Interviews with People from the Bottom Rung of Society
reminds me of Studs Terkel's book
Working,
in which Terkel collected interviews with Americans from all walks of life, ranging from a waitress and a telephone operator to a baseball player and a musician, who talked about their jobs and lives in America.
Working
was translated into Chinese in the 1980s, with the title
Americans Talk About Lives in America.
As a college student in China, I read both the English and Chinese versions (my teacher chose the English version of
Working
as a textbook for colloquial American English).
Working
introduced me, and many other Chinese, to the real America and the lives of ordinary Americans, about which I didn't know much before. Similarly, I believe the true-life stories in Liao's book will serve the same purpose for Western readers, helping them understand China from the perspective of ordinary Chinese.
Starting in 2002, I made numerous attempts to contact Liao through his friends in China. The search turned out to be an arduous task because as a dissident writer, he had to move constantly to dodge police harassment. One time he had to jump from a third-story window and run away from Chengdu to escape arrest after he had interviewed a member of an outlawed religious group.

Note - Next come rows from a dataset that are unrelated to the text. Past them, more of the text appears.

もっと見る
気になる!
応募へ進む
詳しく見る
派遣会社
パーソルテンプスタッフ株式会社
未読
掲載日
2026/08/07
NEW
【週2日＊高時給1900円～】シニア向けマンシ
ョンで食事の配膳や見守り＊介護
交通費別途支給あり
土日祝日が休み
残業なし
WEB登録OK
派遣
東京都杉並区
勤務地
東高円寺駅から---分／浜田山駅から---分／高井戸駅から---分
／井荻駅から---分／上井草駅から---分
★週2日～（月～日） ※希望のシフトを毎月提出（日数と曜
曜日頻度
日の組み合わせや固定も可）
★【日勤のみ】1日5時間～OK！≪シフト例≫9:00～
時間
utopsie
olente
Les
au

One day in early 2004, I received an e-mail from a friend who was a former visiting scholar at Harvard University. She happened to know Liao pretty well and managed to track him down after she returned to Beijing from the United States. In her e-mail, I learned that Liao had agreed to my proposal of translating his works into English and he had also provided his cell-phone number. I checked the area code and it was from a small town somewhere near the Chinese border with Myanmar.
The two-hour conversation marked the beginning of our partnership. Over the next two years, Liao and I collaborated on the translations through e-mails and telephone calls. Sometimes we talked in our mutually understood codes or through our mutual friends if we believed our conversation was being tapped.

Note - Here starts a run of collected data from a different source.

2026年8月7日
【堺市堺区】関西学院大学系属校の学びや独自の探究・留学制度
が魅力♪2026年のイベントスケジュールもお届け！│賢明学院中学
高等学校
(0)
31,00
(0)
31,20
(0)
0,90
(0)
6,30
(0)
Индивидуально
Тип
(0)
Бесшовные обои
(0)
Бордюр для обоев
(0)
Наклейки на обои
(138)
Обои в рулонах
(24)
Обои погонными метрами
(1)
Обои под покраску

In the summer of 2005, three interviews from Liao's book—the professional mourner, the human trafficker, and the public restroom manager—appeared for the first time in English in
The Paris Review
, in the inaugural issue under its new editor, Philip Gourevitch.
Following the successful
Paris Review
debut, Liao and I selected twenty-seven stories that we feel are both representative of his work and might be of interest to Western readers. We also restructured and shortened the narratives, adding background information to help readers who are not familiar with the political and historical references mentioned in the interviews. As suggested in the title, we hope the book will offer Western readers a glimpse of contemporary China from the bottom up.

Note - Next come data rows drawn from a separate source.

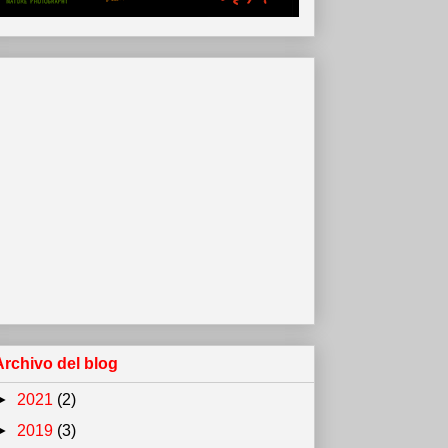
Archivo del blog
►
2021
(2)
►
2019
(3)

Meanwhile, Liao continues to break Chinese government censorship laws by publishing his works on overseas Chinese-language Web sites despite repeated police harassment. In December 2007, Liao was detained and interrogated for more than four hours when he traveled to Beijing to receive the Freedom to Write Award given by the Independent Chinese PEN Center. He is not intimidated. With the help of a Chinese lawyer, he is now suing the government for violating his human rights. “I am trying to overcome, little by little, the fear that's been inflicted on me,” he says. “By doing so, I try to preserve my sanity and inner freedom.”